To repeat the mantra of a dear friend of mine, the more advanced we become, the more limitations are put into place.
Yes, many old games were awesome, and really deep, and beautiful, but would they work today? I personally loved the dialogue in Fallout 1, or Arcanum, or whatever.
But today, would it work, technically? Players would demand talking heads for every important character, and voice acting for almost all of the dialogue. The amount of dialogue in any of those games are staggering. Recording it all, and animating the dialogue today, even creating the models for all the npcs in game (unless you use the Half-life way, with about 10 models!) would take so long most people wouldn't even dream of trying. It's not doable anymore. Sad perhaps, but true.
I mean, look at it. If you want to create a scene, a village, of 300 people, 50 of them have their own personality, and each of them have opinions on all the quests you do, and there's five ways to solve each quests, of which there are hundreds, how would you do it? If we look at the simplest engine ever made, a text-based game. That takes maybe a month of concentrated work (the village, not all the quests). In that month, you have created a situation where you can fight the whole village, you can save it from a dragon, you can kill the dragon and the village, leave the dragon to kill the village, or tame it, and make it the guardian of the village.
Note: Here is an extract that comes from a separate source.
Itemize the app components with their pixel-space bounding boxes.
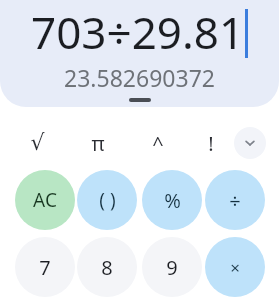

If you try the same in a 2D engine based on sprites, you can still make it pretty easily. It takes maybe a year instead though, but you can reuse a lot of the graphics.
Try to make it in full 3D today though, with full audio recordings of all the dialogue, with custom models for all the npcs, with several different solutions for the quest, and several models of every npc and building (burned down, broken, killed, alive, rebuilt) and make the different versions of the dragon, the newly built dragon lair, and you're looking at 5 years of concentrated work.
Sure, we've got amazing graphics these days, technical graphics, and we've got really pretty audio effects, and the immersion can be good (it's not, since most games these days suck though). But as we gain this, we lose a lot of other stuff. As we get more advanced engines, they also become more limited, and harder to work with. Sure, what they can do they do well, but they don't really do well with new stuff.
Look at the size too. The first example is 100 kb, the second example is maybe 200 mb and the third example is 5 gb.
Some people, mostly people who have gamed for a long time, can accept the old way of making games, and some indie developers still make games that way. They can be found. But the mainstream, the regular gamer, while nostalgic, couldn't accept a game like that these days. It's again sad, in my opinon, but there's not much we can do about it.
Well, except try to make such games yourself, but let me tell you, and this is from experience, it's BLOODY hard work. It's hard enough to make a simple, linear game today without a huge budget and a big team, trying to make something interactive and cool and stuff, that takes effort. A lot of it.
However, when someone puts Half-life 2 forward as an example of an intelligent game, I am inclined to agree about the decline in gaming. I don't think I've ever played a more shallow, boring, linear game.